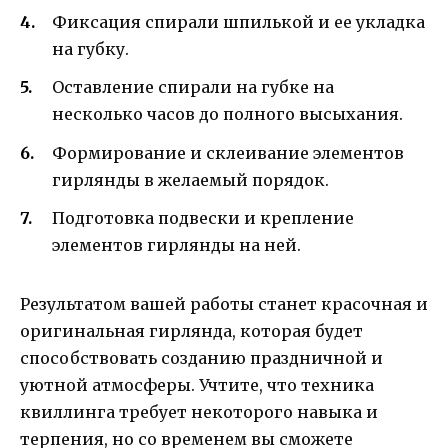
Фиксация спирали шпилькой и ее укладка
на губку.
Оставление спирали на губке на
несколько часов до полного высыхания.
Формирование и склеивание элементов
гирлянды в желаемый порядок.
Подготовка подвески и крепление
элементов гирлянды на ней.
Результатом вашей работы станет красочная и
оригинальная гирлянда, которая будет
способствовать созданию праздничной и
уютной атмосферы. Учтите, что техника
квиллинга требует некоторого навыка и
терпения, но со временем вы сможете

_TASK REQUIREMENTS_: Return, exactly as they stand, all of the lines above, but not the pictures.

_RESPONSE TO THE TASK_:
Фиксация спирали шпилькой и ее укладка
на губку.
Оставление спирали на губке на
несколько часов до полного высыхания.
Формирование и склеивание элементов
гирлянды в желаемый порядок.
Подготовка подвески и крепление
элементов гирлянды на ней.
Результатом вашей работы станет красочная и
оригинальная гирлянда, которая будет
способствовать созданию праздничной и
уютной атмосферы. Учтите, что техника
квиллинга требует некоторого навыка и
терпения, но со временем вы сможете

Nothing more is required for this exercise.